= RAW DATA =
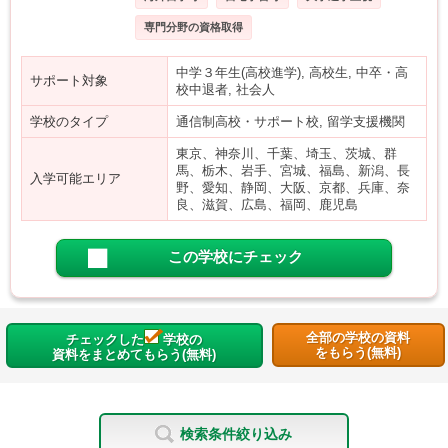
専門分野の資格取得
中学３年生(高校進学), 高校生, 中卒・高
サポート対象
校中退者, 社会人
学校のタイプ
通信制高校・サポート校, 留学支援機関
東京、神奈川、千葉、埼玉、茨城、群
馬、栃木、岩手、宮城、福島、新潟、長
入学可能エリア
野、愛知、静岡、大阪、京都、兵庫、奈
良、滋賀、広島、福岡、鹿児島
この学校にチェック
全部の学校の資料
チェックした
学校の
をもらう(無料)
資料をまとめてもらう(無料)
検索条件絞り込み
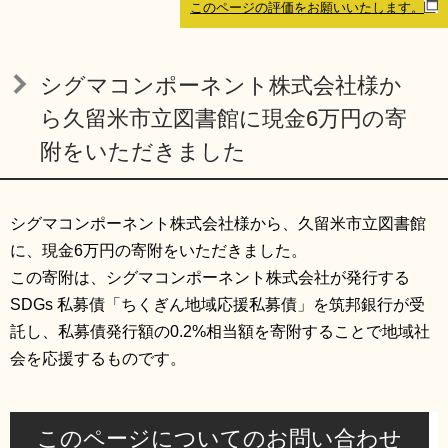
このページの評価をお願いいたします。
リンク集
利用ガイド
RSS
プライバシーポリシー
シグマコンポーネント株式会社様か
サイトについて
ら久留米市立図書館に現金6万円の寄
附をいただきました
閉じる
シグマコンポーネント株式会社様から、久留米市立図書館
に、現金6万円の寄附をいただきました。
この寄附は、シグマコンポーネント株式会社が発行する
SDGs 私募債「ちくぎん地域応援私募債」を筑邦銀行が受
託し、私募債発行額の0.2%相当額を寄附することで地域社
会を応援するものです。
このページについてのお問い合わせ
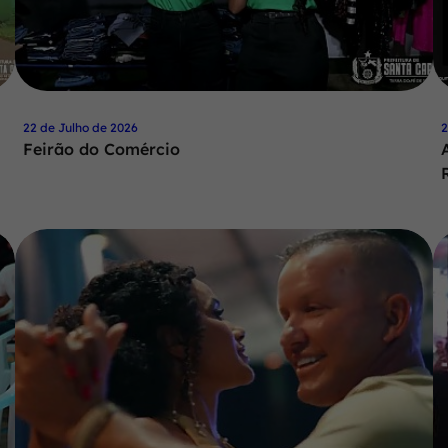
22 de Julho de 2026
2
Feirão do Comércio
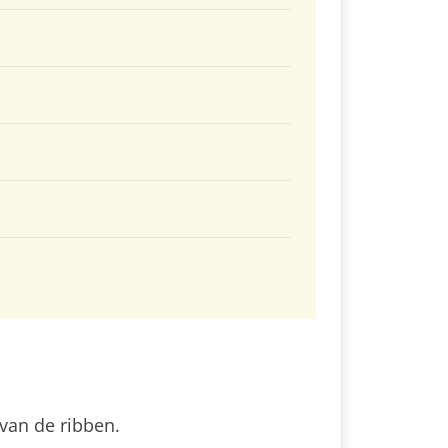
 van de ribben.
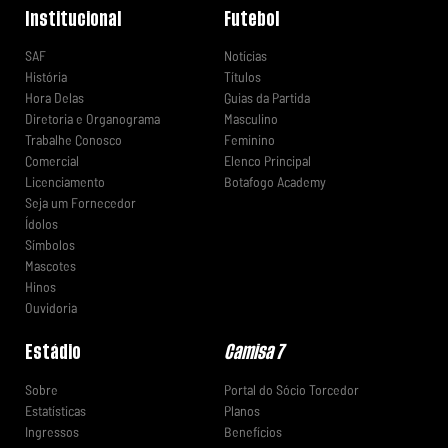
Institucional
Futebol
SAF
Notícias
História
Títulos
Hora Delas
Guias da Partida
Diretoria e Organograma
Masculino
Trabalhe Conosco
Feminino
Comercial
Elenco Principal
Licenciamento
Botafogo Academy
Seja um Fornecedor
Ídolos
Símbolos
Mascotes
Hinos
Ouvidoria
Estádio
Camisa 7
Sobre
Portal do Sócio Torcedor
Estatísticas
Planos
Ingressos
Benefícios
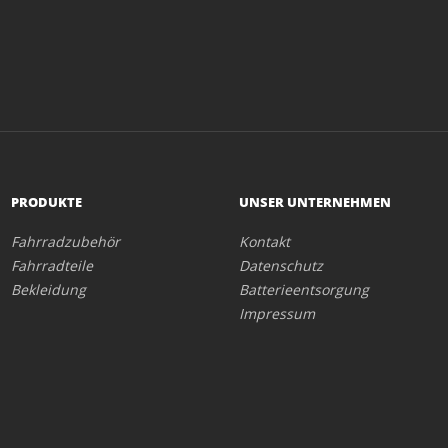
PRODUKTE
UNSER UNTERNEHMEN
Fahrradzubehör
Kontakt
Fahrradteile
Datenschutz
Bekleidung
Batterieentsorgung
Impressum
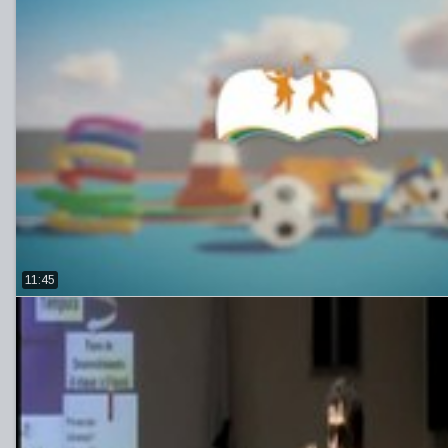
11:45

= WORK INSTRUCTION =
When you repeat the material above, keep every word exact and leave out the pictures.

= EXERCISE RESPONSE =
専門分野の資格取得
中学３年生(高校進学), 高校生, 中卒・高
サポート対象
校中退者, 社会人
学校のタイプ
通信制高校・サポート校, 留学支援機関
東京、神奈川、千葉、埼玉、茨城、群
馬、栃木、岩手、宮城、福島、新潟、長
入学可能エリア
野、愛知、静岡、大阪、京都、兵庫、奈
良、滋賀、広島、福岡、鹿児島
この学校にチェック
全部の学校の資料
チェックした
学校の
をもらう(無料)
資料をまとめてもらう(無料)
検索条件絞り込み
このページの評価をお願いいたします。
リンク集
利用ガイド
RSS
プライバシーポリシー
シグマコンポーネント株式会社様か
サイトについて
ら久留米市立図書館に現金6万円の寄
附をいただきました
閉じる
シグマコンポーネント株式会社様から、久留米市立図書館
に、現金6万円の寄附をいただきました。
この寄附は、シグマコンポーネント株式会社が発行する
SDGs 私募債「ちくぎん地域応援私募債」を筑邦銀行が受
託し、私募債発行額の0.2%相当額を寄附することで地域社
会を応援するものです。
このページについてのお問い合わせ
22 de Julho de 2026
2
Feirão do Comércio
 van de ribben.
Institucional
Futebol
SAF
Notícias
História
Títulos
Hora Delas
Guias da Partida
Diretoria e Organograma
Masculino
Trabalhe Conosco
Feminino
Comercial
Elenco Principal
Licenciamento
Botafogo Academy
Seja um Fornecedor
Ídolos
Símbolos
Mascotes
Hinos
Ouvidoria
Estádio
Camisa 7
Sobre
Portal do Sócio Torcedor
Estatísticas
Planos
Ingressos
Benefícios
PRODUKTE
UNSER UNTERNEHMEN
Fahrradzubehör
Kontakt
Fahrradteile
Datenschutz
Bekleidung
Batterieentsorgung
Impressum
11:45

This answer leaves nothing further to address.